Hochauflösende Klimamodelle werden dazu beitragen, Milliardeninvestitionen zu tätigen, damit gefährdete Gesellschaften widerstandsfähiger gegen regional spezifische Arten künftiger extremer Wetterereignisse werden. Ohne diese Informationen könnten Regierungen riesige Geldbeträge für Fehlanpassungen verschwenden. Tatsächlich bereits Wissenschaftler aus dem globalen Süden beschweren dass sie keine umsetzbaren Informationen aus zeitgenössischen Modellen haben, um fundierte Entscheidungen zu treffen.

Andere sagen, dass unterschiedliche Modelle notwendig sind, damit wir uns auf ihre Vorhersagen verlassen können, wenn sie alle übereinstimmen. Allerdings ist die aktuelle Generation von Klimamodellen überhaupt nicht vielfältig. Sie alle gehen davon aus, dass entscheidend wichtige klimatische Subgitterprozesse wie tiefe Konvektion, Strömung über Orographie und Ozeanvermischung durch mesoskalige Wirbel durch einfache Formeln parametrisiert werden können. Diese Annahme ist falsch und die Ursache für häufige systematische Fehler in zeitgenössischen Modellen. Es ist besser, die Modellunsicherheit mit mehr darzustellen wissenschaftlich fundierte Methoden.

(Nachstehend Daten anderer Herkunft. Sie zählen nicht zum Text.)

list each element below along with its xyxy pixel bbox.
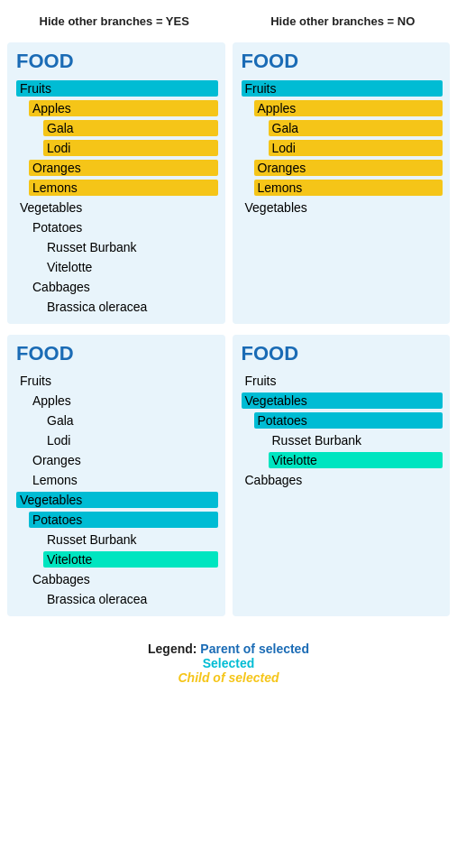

Es könnte sich jedoch eine Verschiebung abzeichnen. Im vergangenen Jahr fand in Berlin ein Klimamodellierungsgipfel statt, um den Startschuss für das internationale Projekt zu geben Erdvisualisierungs-Engines (VORABEND). Ziel ist es, nicht nur hochauflösende Modelle zu erstellen, sondern auch die Zusammenarbeit zwischen Wissenschaftlern aus dem globalen Norden und Süden zu fördern, um gemeinsam genaue, zuverlässige und umsetzbare Klimainformationen zu erhalten.

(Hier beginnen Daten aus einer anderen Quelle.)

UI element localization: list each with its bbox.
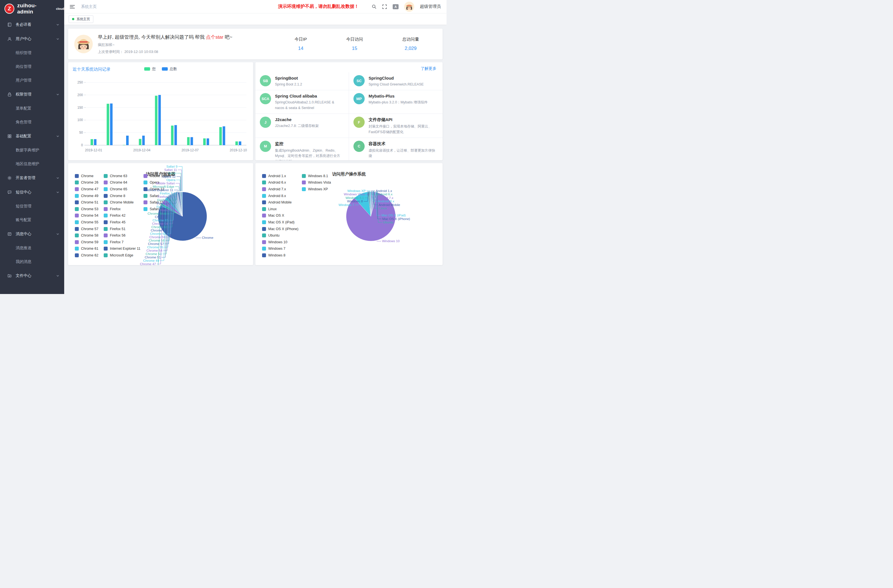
pie-slice[interactable] (180, 192, 182, 217)
legend-item[interactable]: Windows XP (302, 186, 331, 192)
pie-slice[interactable] (368, 192, 371, 217)
legend-item[interactable]: Microsoft Edge (104, 252, 143, 259)
bar[interactable] (110, 104, 113, 145)
sidebar-item-1[interactable]: 务必详看 (0, 17, 64, 32)
legend-item[interactable]: Safari 9 (143, 206, 170, 212)
tab-home[interactable]: 系统主页 (69, 15, 93, 23)
pie-slice[interactable] (174, 193, 182, 217)
bar[interactable] (207, 138, 209, 145)
sidebar-subitem[interactable]: 岗位管理 (0, 60, 64, 74)
pie-slice[interactable] (354, 192, 371, 217)
pie-slice[interactable] (371, 192, 376, 217)
legend-item[interactable]: Opera (143, 179, 170, 186)
legend-item[interactable]: Chrome 51 (75, 199, 104, 206)
bar[interactable] (171, 126, 173, 145)
pie-slice[interactable] (174, 193, 182, 217)
pie-slice[interactable] (371, 192, 374, 217)
pie-slice[interactable] (182, 192, 182, 217)
star-link[interactable]: 点个star (206, 35, 223, 40)
legend-item[interactable]: Firefox 45 (104, 219, 143, 226)
legend-item[interactable]: Chrome 54 (75, 212, 104, 219)
pie-slice[interactable] (180, 192, 182, 217)
legend-item[interactable]: 您 (144, 66, 156, 71)
pie-slice[interactable] (371, 192, 377, 217)
font-size-icon[interactable]: A (393, 4, 398, 9)
bar[interactable] (107, 104, 109, 145)
pie-slice[interactable] (176, 193, 182, 217)
avatar[interactable] (404, 2, 414, 12)
sidebar-subitem[interactable]: 数据字典维护 (0, 143, 64, 157)
legend-item[interactable]: Firefox 42 (104, 212, 143, 219)
bar[interactable] (235, 141, 238, 145)
legend-item[interactable]: Mac OS X (iPhone) (262, 226, 302, 232)
legend-item[interactable]: Android Mobile (262, 199, 302, 206)
sidebar-item-7[interactable]: 消息中心 (0, 227, 64, 241)
pie-slice[interactable] (371, 192, 376, 217)
legend-item[interactable]: Android 8.x (262, 192, 302, 199)
pie-slice[interactable] (371, 192, 373, 217)
bar[interactable] (142, 136, 144, 145)
bar[interactable] (94, 139, 96, 145)
bar[interactable] (158, 95, 161, 145)
pie-slice[interactable] (170, 195, 182, 217)
pie-slice[interactable] (168, 196, 182, 217)
sidebar-item-6[interactable]: 短信中心 (0, 185, 64, 199)
pie-slice[interactable] (176, 193, 182, 217)
legend-item[interactable]: Chrome 53 (75, 206, 104, 212)
bar[interactable] (123, 145, 125, 145)
sidebar-subitem[interactable]: 菜单配置 (0, 101, 64, 115)
legend-item[interactable]: Mobile Safari (143, 173, 170, 179)
legend-item[interactable]: Android 6.x (262, 179, 302, 186)
sidebar-subitem[interactable]: 账号配置 (0, 213, 64, 227)
bar[interactable] (174, 125, 177, 145)
bar[interactable] (191, 137, 193, 145)
bar[interactable] (203, 138, 206, 145)
legend-item[interactable]: 总数 (162, 66, 177, 71)
search-icon[interactable] (372, 4, 376, 9)
sidebar-subitem[interactable]: 我的消息 (0, 255, 64, 269)
legend-item[interactable]: Chrome 26 (75, 179, 104, 186)
legend-item[interactable]: Chrome (75, 173, 104, 179)
legend-item[interactable]: Windows 7 (262, 245, 302, 252)
legend-item[interactable]: Firefox 7 (104, 239, 143, 245)
legend-item[interactable]: Firefox (104, 206, 143, 212)
pie-slice[interactable] (170, 195, 182, 217)
sidebar-item-3[interactable]: 权限管理 (0, 87, 64, 101)
legend-item[interactable]: Mac OS X (iPad) (262, 219, 302, 226)
current-user-name[interactable]: 超级管理员 (420, 4, 441, 9)
legend-item[interactable]: Chrome 55 (75, 219, 104, 226)
sidebar-item-4[interactable]: 基础配置 (0, 129, 64, 143)
pie-slice[interactable] (370, 192, 371, 217)
legend-item[interactable]: Chrome Mobile (104, 199, 143, 206)
pie-slice[interactable] (371, 192, 371, 217)
sidebar-subitem[interactable]: 角色管理 (0, 115, 64, 129)
legend-item[interactable]: Chrome 8 (104, 192, 143, 199)
pie-slice[interactable] (171, 194, 182, 217)
pie-slice[interactable] (346, 192, 395, 241)
pie-slice[interactable] (172, 194, 182, 217)
legend-item[interactable]: Chrome 62 (75, 252, 104, 259)
pie-slice[interactable] (181, 192, 182, 217)
sidebar-subitem[interactable]: 组织管理 (0, 46, 64, 60)
sidebar-subitem[interactable]: 地区信息维护 (0, 157, 64, 171)
pie-slice[interactable] (370, 192, 371, 217)
pie-slice[interactable] (169, 195, 182, 217)
legend-item[interactable]: Chrome 61 (75, 245, 104, 252)
sidebar-subitem[interactable]: 消息推送 (0, 241, 64, 255)
sidebar-item-8[interactable]: 文件中心 (0, 269, 64, 283)
legend-item[interactable]: Linux (262, 206, 302, 212)
pie-slice[interactable] (178, 192, 182, 217)
sidebar-subitem[interactable]: 短信管理 (0, 199, 64, 213)
legend-item[interactable]: Chrome 65 (104, 186, 143, 192)
pie-slice[interactable] (179, 192, 182, 217)
pie-slice[interactable] (177, 192, 183, 217)
menu-collapse-icon[interactable] (70, 5, 75, 9)
legend-item[interactable]: Chrome 63 (104, 173, 143, 179)
pie-slice[interactable] (173, 194, 182, 217)
bar[interactable] (219, 127, 222, 145)
legend-item[interactable]: Chrome 47 (75, 186, 104, 192)
legend-item[interactable]: Opera 12 (143, 186, 170, 192)
legend-item[interactable]: Mac OS X (262, 212, 302, 219)
pie-slice[interactable] (371, 192, 377, 217)
legend-item[interactable]: Android 1.x (262, 173, 302, 179)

Wie das EMBL ist geplant, dass EVE eine Reihe hochgradig miteinander verbundener Knotenpunkte umfassen wird, von denen jeder über dedizierte Exascale-Rechenkapazitäten verfügt und der gesamten Weltgesellschaft dient. Die Finanzierung für jeden Knoten – etwa 300 Millionen US-Dollar pro Jahr – ist gering im Vergleich zu den Billionen Dollar an Verlusten und Schäden, die der Klimawandel verursachen wird.

Hoffentlich wird EVE oder etwas Ähnliches in weiteren 13 Jahren die zuverlässigen Klimavorhersagen erstellen, die Gesellschaften auf der ganzen Welt jetzt dringend benötigen. Wenn nicht, fürchte ich, dass es zu spät sein wird.